--- DATA FOR REVIEW Enclosed Below ---

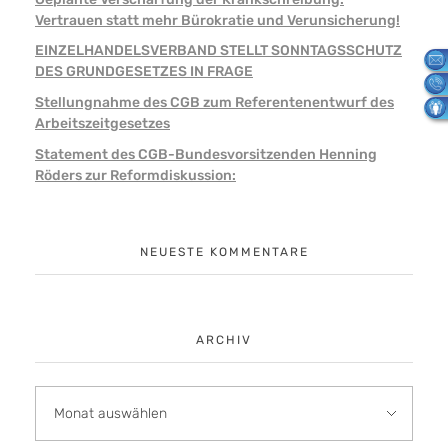
Vertrauen statt mehr Bürokratie und Verunsicherung!
EINZELHANDELSVERBAND STELLT SONNTAGSSCHUTZ
DES GRUNDGESETZES IN FRAGE
Stellungnahme des CGB zum Referentenentwurf des
Arbeitszeitgesetzes
Statement des CGB-Bundesvorsitzenden Henning
Röders zur Reformdiskussion:
NEUESTE KOMMENTARE
ARCHIV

--- End of Enclosed DATA FOR REVIEW ---

Leaving images out, please output every line of the data exactly.

> _ANSWER BOX_:
Vertrauen statt mehr Bürokratie und Verunsicherung!
EINZELHANDELSVERBAND STELLT SONNTAGSSCHUTZ
DES GRUNDGESETZES IN FRAGE
Stellungnahme des CGB zum Referentenentwurf des
Arbeitszeitgesetzes
Statement des CGB-Bundesvorsitzenden Henning
Röders zur Reformdiskussion:
NEUESTE KOMMENTARE
ARCHIV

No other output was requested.